Plus récemment, Krishnan, Leech, Mercure, Lloyd-Fox et Dick (2014) ont utilisé un paradigme d’IRMf à plusieurs niveaux de complexité pour comprendre comment les enfants d’âge scolaire (âgés de 7 à 12 ans) et les jeunes adultes répondaient aux demandes croissantes de traitement. Nous avons constaté que l’organisation neuronale pour le nommage était largement similaire dans l’enfance et à l’âge adulte, où les adultes avaient une plus grande activation dans toutes les conditions de nommage par rapport aux gyri temporaux inférieurs et aux gyri temporaux supérieurs / gyri supramarginaux. Cependant, la complexité des noms a affecté les adultes et les enfants de manière très différente. L’activation neuronale, en particulier sur le cortex préfrontal dorsolatéral, mais également dans le sillon temporal supérieur postérieur droit (STS), a montré des augmentations dépendantes de la complexité chez les adultes, mais des diminutions dépendantes de la complexité chez les enfants. Ces différences reflètent probablement le plus grand répertoire linguistique des adultes, les exigences cognitives et les stratégies différentielles lors de la récupération et de la production de mots, ainsi que les changements développementaux dans la structure du cerveau. Il est clair qu’il doit y avoir des changements considérables au collège et au lycée dans l’organisation neuronale, même pour des compétences de production du langage assez élémentaires. Dans cette veine, Ramsden et coll. (2011) ont constaté que les changements dans le QI verbal des sujets individuels entre le début et la fin de l’adolescence étaient associés à des changements dans la « densité de la matière grise » dans une région somatomotrice ventrale gauche où les mêmes sujets présentaient également une activation de l’IRMf liée à l’articulation.
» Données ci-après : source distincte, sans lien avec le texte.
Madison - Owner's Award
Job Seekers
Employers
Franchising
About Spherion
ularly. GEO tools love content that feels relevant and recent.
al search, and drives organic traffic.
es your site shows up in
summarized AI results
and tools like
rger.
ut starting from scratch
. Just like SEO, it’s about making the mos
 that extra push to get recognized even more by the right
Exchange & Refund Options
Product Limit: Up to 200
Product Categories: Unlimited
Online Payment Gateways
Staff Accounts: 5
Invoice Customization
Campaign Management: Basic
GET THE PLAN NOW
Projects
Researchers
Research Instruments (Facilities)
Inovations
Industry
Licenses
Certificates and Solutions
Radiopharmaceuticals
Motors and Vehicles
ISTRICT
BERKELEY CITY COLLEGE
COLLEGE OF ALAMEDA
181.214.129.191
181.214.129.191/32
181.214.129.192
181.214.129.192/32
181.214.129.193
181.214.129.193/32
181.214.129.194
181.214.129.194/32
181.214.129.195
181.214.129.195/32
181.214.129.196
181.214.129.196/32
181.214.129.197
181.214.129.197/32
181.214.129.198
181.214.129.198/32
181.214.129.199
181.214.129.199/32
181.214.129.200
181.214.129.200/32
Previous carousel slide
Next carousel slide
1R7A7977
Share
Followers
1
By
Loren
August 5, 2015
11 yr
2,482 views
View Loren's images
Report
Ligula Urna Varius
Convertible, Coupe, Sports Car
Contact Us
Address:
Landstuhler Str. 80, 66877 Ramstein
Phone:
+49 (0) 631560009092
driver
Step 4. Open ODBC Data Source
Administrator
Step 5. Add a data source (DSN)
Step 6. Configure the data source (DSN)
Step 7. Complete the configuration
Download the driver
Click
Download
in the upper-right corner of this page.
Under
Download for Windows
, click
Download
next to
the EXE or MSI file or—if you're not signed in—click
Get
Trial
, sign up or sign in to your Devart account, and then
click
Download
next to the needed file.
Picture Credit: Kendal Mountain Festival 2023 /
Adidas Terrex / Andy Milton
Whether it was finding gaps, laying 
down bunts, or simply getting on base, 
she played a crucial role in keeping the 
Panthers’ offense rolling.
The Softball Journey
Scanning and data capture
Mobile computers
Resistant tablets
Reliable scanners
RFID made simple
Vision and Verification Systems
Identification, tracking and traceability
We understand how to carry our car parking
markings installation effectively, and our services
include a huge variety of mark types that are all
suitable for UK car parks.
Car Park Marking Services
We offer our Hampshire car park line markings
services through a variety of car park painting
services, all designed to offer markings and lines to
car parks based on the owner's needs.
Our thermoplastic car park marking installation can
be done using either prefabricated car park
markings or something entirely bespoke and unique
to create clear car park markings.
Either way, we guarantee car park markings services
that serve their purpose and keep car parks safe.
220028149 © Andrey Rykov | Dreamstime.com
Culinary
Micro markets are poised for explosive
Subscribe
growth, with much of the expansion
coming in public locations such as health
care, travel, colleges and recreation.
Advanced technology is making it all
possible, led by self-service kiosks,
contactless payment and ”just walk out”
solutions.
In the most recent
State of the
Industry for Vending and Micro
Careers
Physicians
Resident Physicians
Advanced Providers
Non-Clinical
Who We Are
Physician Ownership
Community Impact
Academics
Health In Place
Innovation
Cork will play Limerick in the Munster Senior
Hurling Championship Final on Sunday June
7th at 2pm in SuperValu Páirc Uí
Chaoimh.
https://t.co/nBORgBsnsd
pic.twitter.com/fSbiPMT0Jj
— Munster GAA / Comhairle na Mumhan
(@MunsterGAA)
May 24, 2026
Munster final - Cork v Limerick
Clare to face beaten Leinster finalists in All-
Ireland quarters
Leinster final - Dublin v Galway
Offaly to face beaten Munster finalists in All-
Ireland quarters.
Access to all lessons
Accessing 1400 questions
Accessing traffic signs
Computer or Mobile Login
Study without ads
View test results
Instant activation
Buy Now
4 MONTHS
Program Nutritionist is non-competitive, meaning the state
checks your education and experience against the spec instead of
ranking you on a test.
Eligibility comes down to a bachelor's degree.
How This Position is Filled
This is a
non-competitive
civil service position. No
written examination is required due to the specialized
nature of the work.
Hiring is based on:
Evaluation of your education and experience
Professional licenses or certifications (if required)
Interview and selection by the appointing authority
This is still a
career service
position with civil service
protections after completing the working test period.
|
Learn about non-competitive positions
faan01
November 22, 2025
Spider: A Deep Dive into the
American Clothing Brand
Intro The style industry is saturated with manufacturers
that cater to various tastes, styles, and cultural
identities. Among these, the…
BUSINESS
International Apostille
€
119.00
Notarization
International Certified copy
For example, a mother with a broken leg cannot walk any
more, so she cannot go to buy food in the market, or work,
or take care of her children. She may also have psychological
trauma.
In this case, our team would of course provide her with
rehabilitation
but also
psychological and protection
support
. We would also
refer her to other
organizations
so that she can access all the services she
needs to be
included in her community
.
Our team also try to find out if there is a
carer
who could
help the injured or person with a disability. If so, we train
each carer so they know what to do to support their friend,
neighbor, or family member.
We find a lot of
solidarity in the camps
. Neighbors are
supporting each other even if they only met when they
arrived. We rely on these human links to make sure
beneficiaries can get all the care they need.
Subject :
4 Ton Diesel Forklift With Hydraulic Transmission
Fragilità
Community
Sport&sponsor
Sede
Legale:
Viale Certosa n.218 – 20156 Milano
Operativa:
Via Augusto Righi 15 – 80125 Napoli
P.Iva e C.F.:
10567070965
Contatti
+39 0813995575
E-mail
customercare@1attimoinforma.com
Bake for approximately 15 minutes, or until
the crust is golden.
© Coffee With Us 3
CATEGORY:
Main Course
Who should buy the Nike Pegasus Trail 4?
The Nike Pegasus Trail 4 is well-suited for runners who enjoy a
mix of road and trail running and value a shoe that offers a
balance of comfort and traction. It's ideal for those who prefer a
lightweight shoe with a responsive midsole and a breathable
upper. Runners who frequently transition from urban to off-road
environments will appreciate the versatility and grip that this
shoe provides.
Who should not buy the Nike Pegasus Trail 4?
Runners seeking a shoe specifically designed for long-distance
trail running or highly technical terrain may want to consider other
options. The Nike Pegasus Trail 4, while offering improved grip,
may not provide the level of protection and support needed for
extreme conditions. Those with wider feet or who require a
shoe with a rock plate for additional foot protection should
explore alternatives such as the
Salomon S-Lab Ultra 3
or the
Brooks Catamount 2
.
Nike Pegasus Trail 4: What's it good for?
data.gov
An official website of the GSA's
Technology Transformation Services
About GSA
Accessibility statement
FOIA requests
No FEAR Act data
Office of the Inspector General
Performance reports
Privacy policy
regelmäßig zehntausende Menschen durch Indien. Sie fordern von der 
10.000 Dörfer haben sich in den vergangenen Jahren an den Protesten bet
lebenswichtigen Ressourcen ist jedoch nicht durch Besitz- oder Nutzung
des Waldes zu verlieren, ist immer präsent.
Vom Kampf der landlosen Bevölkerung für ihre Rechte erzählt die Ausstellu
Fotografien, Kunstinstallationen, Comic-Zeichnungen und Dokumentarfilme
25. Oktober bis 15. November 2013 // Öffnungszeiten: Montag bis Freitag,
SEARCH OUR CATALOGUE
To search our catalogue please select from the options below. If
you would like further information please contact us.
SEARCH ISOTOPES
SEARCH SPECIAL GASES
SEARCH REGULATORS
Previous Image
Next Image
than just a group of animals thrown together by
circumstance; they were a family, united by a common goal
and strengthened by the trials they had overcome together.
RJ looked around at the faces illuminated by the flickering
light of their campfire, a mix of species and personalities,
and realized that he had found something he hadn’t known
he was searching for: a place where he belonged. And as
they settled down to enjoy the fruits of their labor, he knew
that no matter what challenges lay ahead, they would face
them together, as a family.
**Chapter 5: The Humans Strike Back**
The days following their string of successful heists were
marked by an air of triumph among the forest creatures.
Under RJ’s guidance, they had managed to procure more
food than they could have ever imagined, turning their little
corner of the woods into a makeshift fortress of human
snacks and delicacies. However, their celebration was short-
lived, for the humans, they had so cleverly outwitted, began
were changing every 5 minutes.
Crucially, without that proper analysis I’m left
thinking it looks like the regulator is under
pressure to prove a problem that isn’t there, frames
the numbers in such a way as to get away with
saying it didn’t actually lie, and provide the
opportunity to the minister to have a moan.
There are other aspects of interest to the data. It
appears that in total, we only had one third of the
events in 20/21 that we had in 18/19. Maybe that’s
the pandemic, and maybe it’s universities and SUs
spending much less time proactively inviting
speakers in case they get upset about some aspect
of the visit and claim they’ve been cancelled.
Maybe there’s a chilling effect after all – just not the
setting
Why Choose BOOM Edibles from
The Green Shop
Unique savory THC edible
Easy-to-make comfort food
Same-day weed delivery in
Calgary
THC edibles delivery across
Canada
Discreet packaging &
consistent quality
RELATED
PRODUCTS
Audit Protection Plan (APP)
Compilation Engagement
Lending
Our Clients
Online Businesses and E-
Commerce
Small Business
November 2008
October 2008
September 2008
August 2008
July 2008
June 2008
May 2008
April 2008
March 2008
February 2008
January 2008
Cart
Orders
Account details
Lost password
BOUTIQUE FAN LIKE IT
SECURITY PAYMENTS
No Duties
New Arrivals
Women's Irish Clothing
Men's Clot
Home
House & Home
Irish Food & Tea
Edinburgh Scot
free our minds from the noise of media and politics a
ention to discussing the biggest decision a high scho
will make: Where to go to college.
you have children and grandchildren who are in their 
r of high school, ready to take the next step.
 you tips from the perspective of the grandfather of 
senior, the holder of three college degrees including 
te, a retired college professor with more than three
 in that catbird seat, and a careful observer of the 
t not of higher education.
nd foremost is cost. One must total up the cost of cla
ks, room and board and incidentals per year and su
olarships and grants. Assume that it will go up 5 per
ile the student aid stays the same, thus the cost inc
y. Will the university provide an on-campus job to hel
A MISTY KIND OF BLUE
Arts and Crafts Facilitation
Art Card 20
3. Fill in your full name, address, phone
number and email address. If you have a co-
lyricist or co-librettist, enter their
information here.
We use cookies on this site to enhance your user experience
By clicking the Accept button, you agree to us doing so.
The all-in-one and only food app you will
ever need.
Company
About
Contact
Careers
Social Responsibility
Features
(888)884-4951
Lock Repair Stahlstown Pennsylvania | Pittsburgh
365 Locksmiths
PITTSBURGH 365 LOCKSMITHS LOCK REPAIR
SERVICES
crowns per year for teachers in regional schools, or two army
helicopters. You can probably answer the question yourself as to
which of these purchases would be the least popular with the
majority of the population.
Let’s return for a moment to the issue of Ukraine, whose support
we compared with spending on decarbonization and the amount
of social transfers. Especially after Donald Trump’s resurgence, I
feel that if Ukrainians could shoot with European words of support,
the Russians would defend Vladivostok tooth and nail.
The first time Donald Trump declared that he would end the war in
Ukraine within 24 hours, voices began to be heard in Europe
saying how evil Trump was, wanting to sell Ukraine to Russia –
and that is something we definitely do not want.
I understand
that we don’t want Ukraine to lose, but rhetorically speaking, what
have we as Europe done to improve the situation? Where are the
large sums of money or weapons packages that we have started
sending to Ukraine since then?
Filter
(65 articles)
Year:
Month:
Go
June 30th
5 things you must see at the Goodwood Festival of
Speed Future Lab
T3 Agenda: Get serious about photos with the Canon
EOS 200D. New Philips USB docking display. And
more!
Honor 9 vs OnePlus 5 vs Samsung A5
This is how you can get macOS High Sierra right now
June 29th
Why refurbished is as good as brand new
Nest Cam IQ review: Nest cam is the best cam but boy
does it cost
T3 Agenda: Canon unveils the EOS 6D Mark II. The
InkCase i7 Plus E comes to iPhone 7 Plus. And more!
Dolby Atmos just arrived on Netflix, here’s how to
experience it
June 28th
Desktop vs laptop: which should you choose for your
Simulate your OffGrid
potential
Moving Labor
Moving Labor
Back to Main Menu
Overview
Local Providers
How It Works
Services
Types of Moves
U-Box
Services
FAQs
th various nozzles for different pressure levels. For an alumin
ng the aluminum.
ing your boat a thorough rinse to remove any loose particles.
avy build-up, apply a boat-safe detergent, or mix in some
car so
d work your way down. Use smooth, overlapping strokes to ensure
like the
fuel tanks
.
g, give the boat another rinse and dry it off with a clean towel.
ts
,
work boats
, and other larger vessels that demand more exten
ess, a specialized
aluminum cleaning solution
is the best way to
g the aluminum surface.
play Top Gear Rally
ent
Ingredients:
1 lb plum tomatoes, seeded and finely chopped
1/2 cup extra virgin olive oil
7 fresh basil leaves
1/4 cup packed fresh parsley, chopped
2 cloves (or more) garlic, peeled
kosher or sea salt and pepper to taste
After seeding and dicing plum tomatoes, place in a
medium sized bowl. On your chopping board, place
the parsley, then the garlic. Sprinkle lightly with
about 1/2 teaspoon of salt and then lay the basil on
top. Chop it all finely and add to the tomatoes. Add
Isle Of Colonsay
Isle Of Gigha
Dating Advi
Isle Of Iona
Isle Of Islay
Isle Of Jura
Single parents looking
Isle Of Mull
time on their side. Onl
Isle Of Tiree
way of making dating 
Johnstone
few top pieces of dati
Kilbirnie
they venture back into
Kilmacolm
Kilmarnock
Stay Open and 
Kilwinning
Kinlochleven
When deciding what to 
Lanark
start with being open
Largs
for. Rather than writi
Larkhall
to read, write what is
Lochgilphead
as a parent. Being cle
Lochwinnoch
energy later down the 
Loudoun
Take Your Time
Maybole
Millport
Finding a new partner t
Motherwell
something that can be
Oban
Des différences individuelles dans la langue et la capacité grammaticale ont également été associées à l’activation de la compréhension des phrases. Par exemple, l’activation sur l’IFG pour la compréhension de phrases complexes est en corrélation avec les différences individuelles de capacité grammaticale (Knoll, Obleser, Schipke, Friederici, & Brauer, 2012; Nuñez et coll., 2011) et la connaissance du vocabulaire (Yeatman, Ben-Shachar, Glover, & Feldman, 2010), plutôt que l’âge.3 Dans une étude IRM fonctionnelle et structurelle combinée avec des enfants, des adolescents et des adultes d’âge scolaire, Richardson, Thomas, Filippi, Harth et Price (2010) ont constaté que les différences individuelles de taille de vocabulaire étaient positivement corrélées à l’activation de la compréhension auditive de la phrase dans le STS postérieur gauche et à la « densité de matière grise » dans la même région. Ces résultats suggèrent que le processus d’apprentissage du langage sculpte de manière significative les réseaux sous-jacents au traitement du langage, même assez tard dans le développement.